● **WHAT YOU HAVE TO DO**
Your task is to gather the lines below that hold the string "Concello".

[Page images and extracted text]
⟨

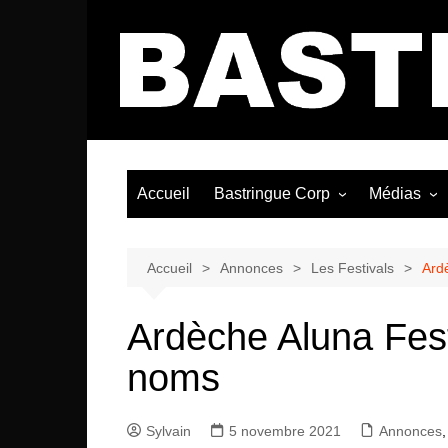
Aller
au
contenu
Accueil
Bastringue Corp
Médias
Éditorial
Vidéos / Si
Albums / 
Accueil
Annonces
Les Festivals
Ard
Ardèche Aluna Fes
noms
Sylvain
5 novembre 2021
Annonces
,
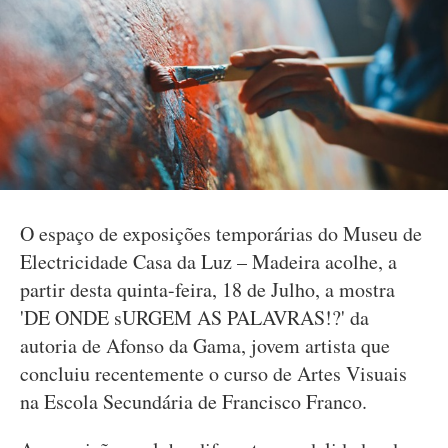
O espaço de exposições temporárias do Museu de
Electricidade Casa da Luz – Madeira acolhe, a
partir desta quinta-feira, 18 de Julho, a mostra
'DE ONDE sURGEM AS PALAVRAS!?' da
autoria de Afonso da Gama, jovem artista que
concluiu recentemente o curso de Artes Visuais
na Escola Secundária de Francisco Franco.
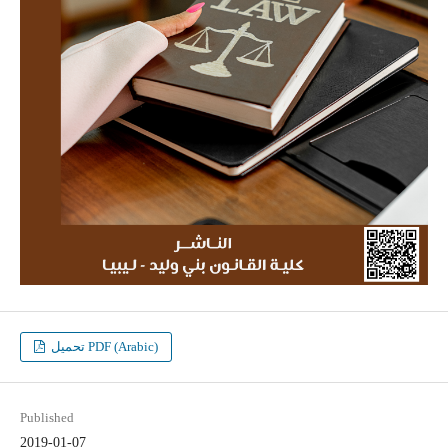
تحميل PDF (Arabic)
Published
2019-01-07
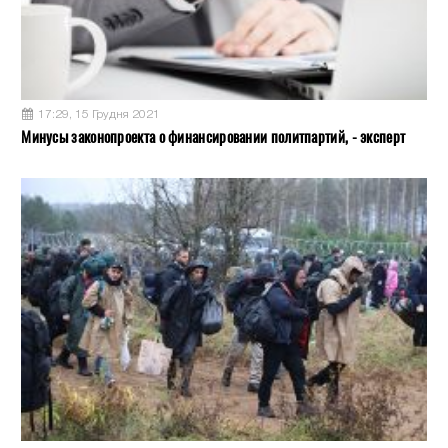
17:29, 15 Грудня 2021
Минусы законопроекта о финансировании политпартий, - эксперт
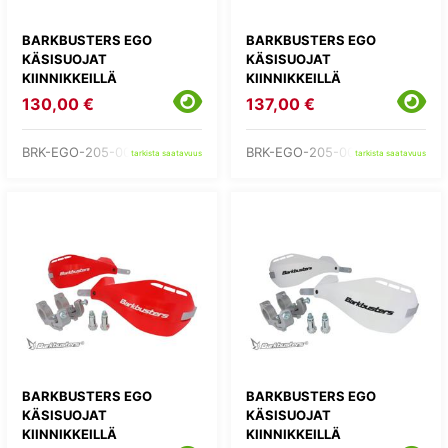
BARKBUSTERS EGO
BARKBUSTERS EGO
KÄSISUOJAT
KÄSISUOJAT
KIINNIKKEILLÄ
KIINNIKKEILLÄ
130,00 €
137,00 €
BRK-EGO-205-00-GR
BRK-EGO-205-00-OR
tarkista saatavuus
tarkista saatavuus
BARKBUSTERS EGO
BARKBUSTERS EGO
KÄSISUOJAT
KÄSISUOJAT
KIINNIKKEILLÄ
KIINNIKKEILLÄ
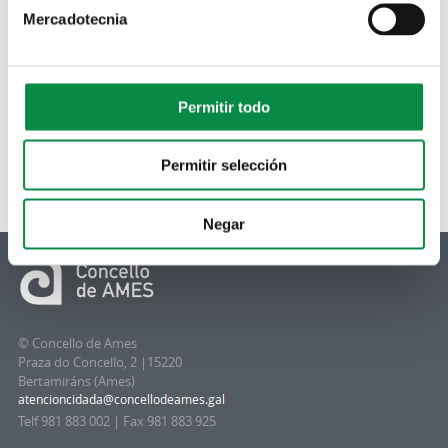
Mercadotecnia
Permitir todo
Non hai resultados dispoñibles
Permitir selección
Negar
© Concello de Ames
Praza do Concello, 2 |15220
Bertamiráns (Ames)
Telf 981 883 002 | Fax 981 883 925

⟩

● **ANSWER BOX**
© Concello de Ames
Praza do Concello, 2 |15220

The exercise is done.